When a CLI auto-detects a mode by probing a remote resource (e.g., checking if `index.json` exists to decide marketplace vs direct download):

### Before implementing:

- [ ] Probe runs in **ALL** code paths that use the result (interactive, `-y`, `--flag` combos)
- [ ] 404 vs transient error are distinguished — don't treat both as "not found"
- [ ] Transient errors **abort or retry**, never silently switch modes
- [ ] Shared state (caches, prefetched data) is **reset** when context changes (e.g., user switches source)
- [ ] **Shortcut paths** (e.g., `--template` skipping picker) must have the same error-handling quality as the probed path — check that downstream functions don't call catch-all wrappers

### After implementing:

- [ ] Trace every path from probe result to the mode-decision branch — no fallthrough
- [ ] External format contracts (giget URI, raw URLs) are tested or at least documented as comments
- [ ] Metadata reads consume a complete response or use a streaming parser — never parse a fixed-size prefix as full JSON
- [ ] When reconstructing a composite identifier from parsed parts, verify **all** fields are included and in the **correct position** (e.g., `provider:repo/path#ref` not `provider:repo#ref/path`)
- [ ] Verify that **action functions** called after a shortcut don't internally use the old catch-all fetch — they must use the probe-quality variant when error distinction matters

**Real-world example**: Custom registry flow had 8 bugs across 3 review rounds: (1) probe only ran in interactive mode, (2) transient errors fell through to wrong mode, (3) giget URI had `#ref` in wrong position, (4) prefetched templates leaked across source switches, (5) `--template` shortcut bypassed probe but `downloadTemplateById` internally used catch-all `fetchTemplateIndex`, turning timeouts into "Template not found".

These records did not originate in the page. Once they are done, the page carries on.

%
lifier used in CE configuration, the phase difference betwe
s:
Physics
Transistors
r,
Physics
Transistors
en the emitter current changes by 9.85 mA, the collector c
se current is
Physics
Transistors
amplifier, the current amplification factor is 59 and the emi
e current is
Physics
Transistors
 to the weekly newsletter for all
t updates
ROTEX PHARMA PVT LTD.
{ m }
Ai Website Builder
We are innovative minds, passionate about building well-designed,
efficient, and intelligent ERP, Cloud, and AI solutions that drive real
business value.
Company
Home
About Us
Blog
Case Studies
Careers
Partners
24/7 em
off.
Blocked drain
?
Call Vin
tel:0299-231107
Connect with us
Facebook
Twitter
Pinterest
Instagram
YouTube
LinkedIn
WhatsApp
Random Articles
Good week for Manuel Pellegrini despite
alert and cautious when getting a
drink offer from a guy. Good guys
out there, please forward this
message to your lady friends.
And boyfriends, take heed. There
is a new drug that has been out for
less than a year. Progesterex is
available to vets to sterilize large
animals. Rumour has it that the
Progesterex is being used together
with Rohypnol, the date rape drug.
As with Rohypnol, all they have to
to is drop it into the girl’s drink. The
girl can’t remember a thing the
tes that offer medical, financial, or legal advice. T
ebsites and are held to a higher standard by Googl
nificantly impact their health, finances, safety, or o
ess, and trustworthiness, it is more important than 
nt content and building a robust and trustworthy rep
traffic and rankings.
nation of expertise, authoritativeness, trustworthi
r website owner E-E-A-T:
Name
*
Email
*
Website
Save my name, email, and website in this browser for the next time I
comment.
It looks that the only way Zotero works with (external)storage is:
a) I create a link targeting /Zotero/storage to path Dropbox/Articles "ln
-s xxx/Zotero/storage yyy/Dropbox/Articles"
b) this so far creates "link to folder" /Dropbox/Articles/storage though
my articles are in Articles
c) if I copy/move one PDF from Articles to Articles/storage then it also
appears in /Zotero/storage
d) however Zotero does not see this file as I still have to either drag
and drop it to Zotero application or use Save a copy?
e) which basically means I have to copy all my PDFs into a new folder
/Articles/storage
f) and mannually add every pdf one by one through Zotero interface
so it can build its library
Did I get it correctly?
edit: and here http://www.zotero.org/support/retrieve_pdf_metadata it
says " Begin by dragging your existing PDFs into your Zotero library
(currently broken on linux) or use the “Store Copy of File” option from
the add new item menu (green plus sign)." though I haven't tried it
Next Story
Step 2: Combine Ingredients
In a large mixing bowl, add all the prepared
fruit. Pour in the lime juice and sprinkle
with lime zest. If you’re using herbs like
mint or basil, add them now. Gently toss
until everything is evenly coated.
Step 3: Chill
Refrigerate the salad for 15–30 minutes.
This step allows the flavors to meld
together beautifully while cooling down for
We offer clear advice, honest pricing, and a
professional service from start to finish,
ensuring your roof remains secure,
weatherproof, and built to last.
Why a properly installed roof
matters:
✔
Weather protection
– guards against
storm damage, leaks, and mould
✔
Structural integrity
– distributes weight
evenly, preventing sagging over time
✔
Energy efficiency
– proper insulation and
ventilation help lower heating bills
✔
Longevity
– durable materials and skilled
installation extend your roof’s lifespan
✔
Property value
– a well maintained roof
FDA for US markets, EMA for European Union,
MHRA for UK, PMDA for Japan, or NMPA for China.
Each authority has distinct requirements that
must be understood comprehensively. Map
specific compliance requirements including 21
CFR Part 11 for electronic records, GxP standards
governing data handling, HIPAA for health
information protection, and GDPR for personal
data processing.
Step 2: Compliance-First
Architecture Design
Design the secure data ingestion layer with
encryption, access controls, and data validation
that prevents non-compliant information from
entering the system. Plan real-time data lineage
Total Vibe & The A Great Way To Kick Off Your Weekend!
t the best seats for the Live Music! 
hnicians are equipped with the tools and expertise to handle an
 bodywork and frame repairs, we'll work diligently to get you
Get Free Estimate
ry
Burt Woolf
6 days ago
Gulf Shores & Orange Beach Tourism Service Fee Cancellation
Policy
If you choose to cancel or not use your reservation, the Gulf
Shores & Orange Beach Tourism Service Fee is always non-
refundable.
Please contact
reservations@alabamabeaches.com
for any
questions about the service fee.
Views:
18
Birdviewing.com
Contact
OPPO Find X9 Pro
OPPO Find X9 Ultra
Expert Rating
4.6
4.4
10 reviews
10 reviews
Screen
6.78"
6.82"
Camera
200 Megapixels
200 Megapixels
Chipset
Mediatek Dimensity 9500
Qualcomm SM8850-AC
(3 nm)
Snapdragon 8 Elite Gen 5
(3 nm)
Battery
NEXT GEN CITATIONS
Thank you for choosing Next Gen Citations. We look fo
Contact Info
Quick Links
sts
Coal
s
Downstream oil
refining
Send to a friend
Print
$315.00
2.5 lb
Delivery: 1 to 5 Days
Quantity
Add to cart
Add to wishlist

**Real-world example**: Agent-session update hints fetched npm `latest` metadata with `response.read(4096)` and then parsed it as complete JSON. The `@blxzer/trellis` package metadata exceeded 4 KB, so the JSON was truncated, parse failed silently, and the first session injection showed no update hint. Fix: read the complete response before parsing, and add a regression where `version` is followed by an 8 KB metadata tail.

---

## When to Create Flow Documentation

Create detailed flow docs when:

- Feature spans 3+ layers
- Multiple teams are involved
- Data format is complex
- Feature has caused bugs before

---

## Event Log / Projection Boundary

Append-only logs are cross-layer contracts. A single event travels through:

```
CLI input → event writer → events.jsonl → reader → filter → reducer → display
```

### Checklist: After Adding A New Event Kind Or Field

- [ ] Add the event kind to the central event taxonomy
- [ ] Add a typed event variant or type guard at the event layer
- [ ] Add normalization helpers for array/object fields that come from
      user input or JSON
- [ ] Keep `seq` / `id` assignment in the event writer only
- [ ] Make filters and reducers consume the typed event guard, not local casts
- [ ] Make display code consume reducer output or typed events, not raw JSON
- [ ] Add at least one regression that proves history replay and live filtering
      use the same filter model

**Real-world example**: Thread channels added `kind: "thread"`, `description`,
`context`, labels, and `lastSeq`. The first implementation replayed thread
state correctly, but several commands still re-parsed event payload fields with
local casts. The fix was to make the core event layer own `ThreadChannelEvent`
and `isThreadEvent`, make `reduceChannelMetadata` the only channel metadata
projection, and make `reduceThreads` the only thread replay reducer.